* Exercise directions:
The answer must consist solely of the lines from the line with "D [tab] (295, 106)" to the end of the data below, transcribed exactly and with no pictures.

(Saved entries)
=== Begin Enclosure ===
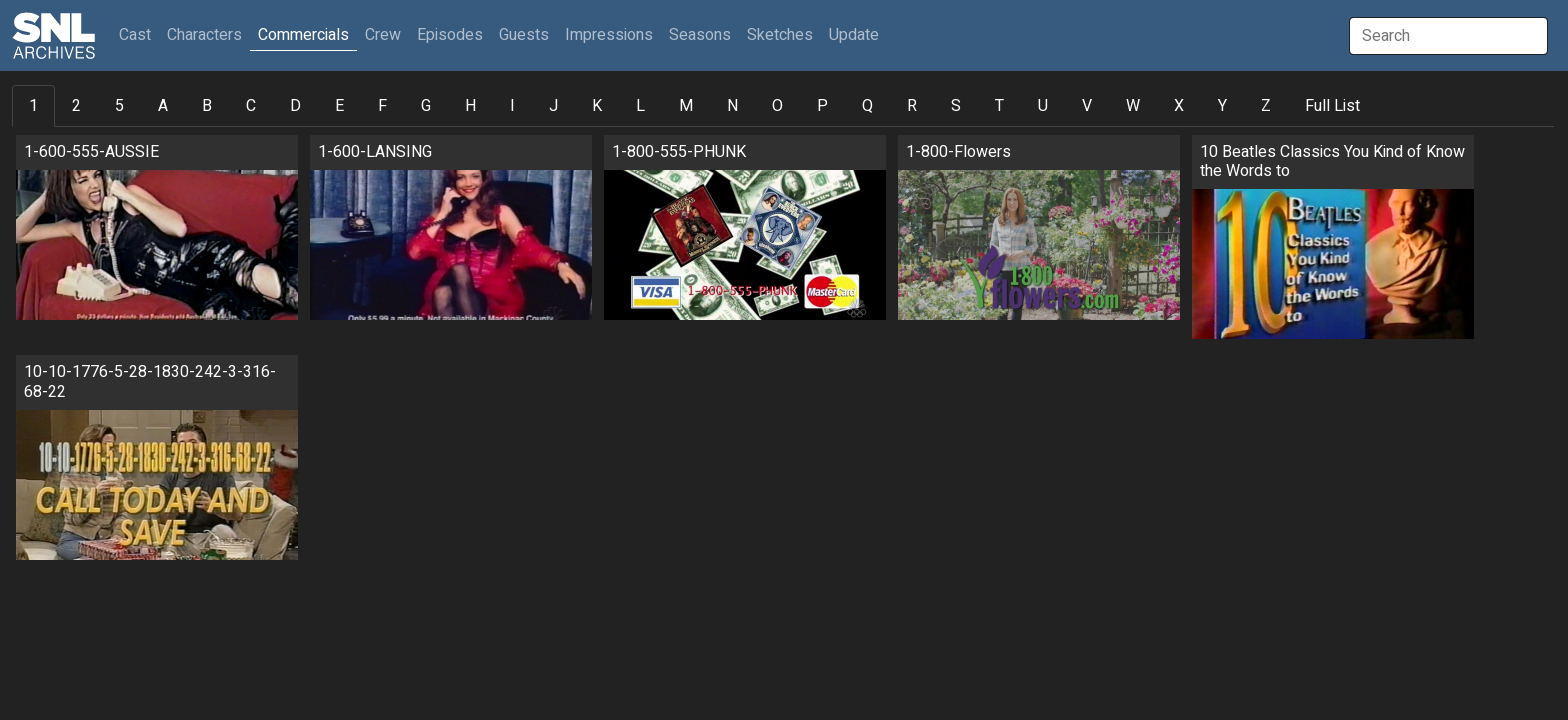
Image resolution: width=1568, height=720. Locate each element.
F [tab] (382, 106)
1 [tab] (33, 106)
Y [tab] (1222, 106)
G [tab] (426, 106)
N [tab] (732, 106)
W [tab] (1133, 106)
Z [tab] (1266, 106)
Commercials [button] (303, 35)
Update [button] (854, 35)
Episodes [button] (450, 35)
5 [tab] (119, 106)
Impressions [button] (609, 35)
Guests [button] (524, 35)
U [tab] (1043, 106)
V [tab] (1087, 106)
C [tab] (251, 106)
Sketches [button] (780, 35)
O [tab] (777, 106)
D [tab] (295, 106)
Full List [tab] (1332, 106)
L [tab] (640, 106)
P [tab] (822, 106)
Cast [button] (139, 34)
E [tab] (339, 106)
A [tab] (163, 106)
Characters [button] (204, 35)
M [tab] (686, 106)
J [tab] (553, 106)
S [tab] (956, 106)
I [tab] (512, 106)
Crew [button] (383, 35)
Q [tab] (867, 106)
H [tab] (470, 106)
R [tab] (912, 106)
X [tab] (1179, 106)
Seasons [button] (700, 35)
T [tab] (999, 106)
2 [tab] (76, 106)
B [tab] (207, 106)
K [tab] (597, 106)
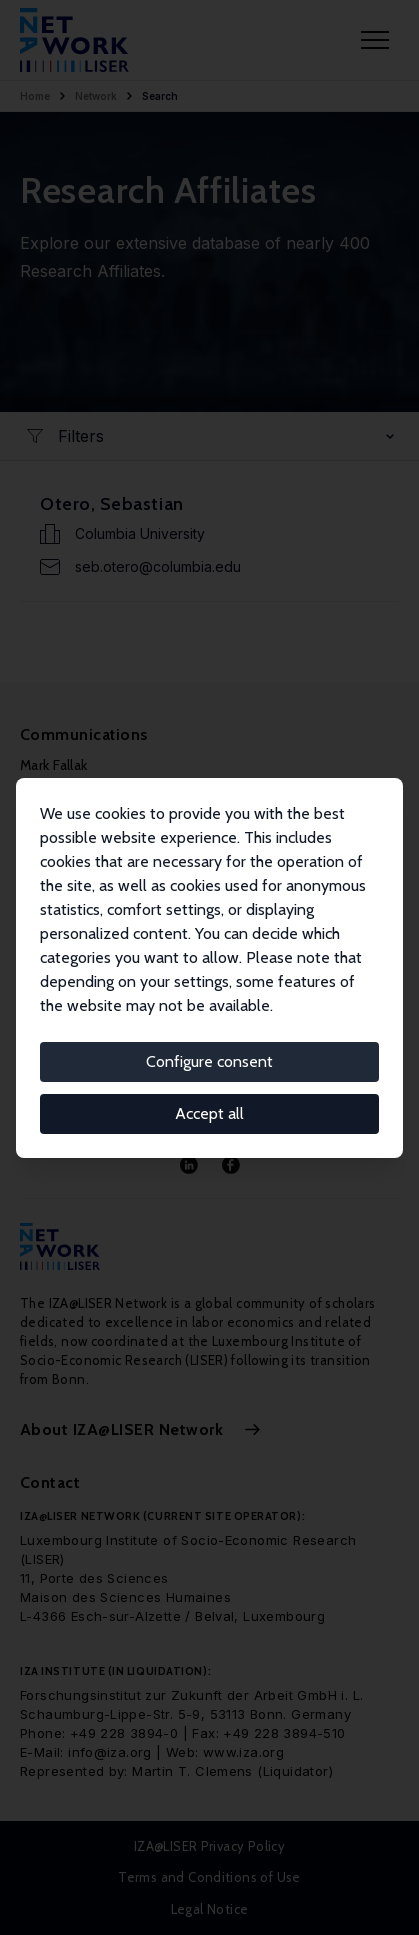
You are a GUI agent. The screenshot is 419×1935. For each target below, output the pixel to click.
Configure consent (209, 1061)
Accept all (209, 1113)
=== End Enclosure ===
* Written solution:
D [tab] (295, 106)
Full List [tab] (1332, 106)
L [tab] (640, 106)
P [tab] (822, 106)
Cast [button] (139, 34)
E [tab] (339, 106)
A [tab] (163, 106)
Characters [button] (204, 35)
M [tab] (686, 106)
J [tab] (553, 106)
S [tab] (956, 106)
I [tab] (512, 106)
Crew [button] (383, 35)
Q [tab] (867, 106)
H [tab] (470, 106)
R [tab] (912, 106)
X [tab] (1179, 106)
Seasons [button] (700, 35)
T [tab] (999, 106)
2 [tab] (76, 106)
B [tab] (207, 106)
K [tab] (597, 106)
You are a GUI agent. The screenshot is 419×1935. For each target below, output the pixel to click.
Configure consent (209, 1061)
Accept all (209, 1113)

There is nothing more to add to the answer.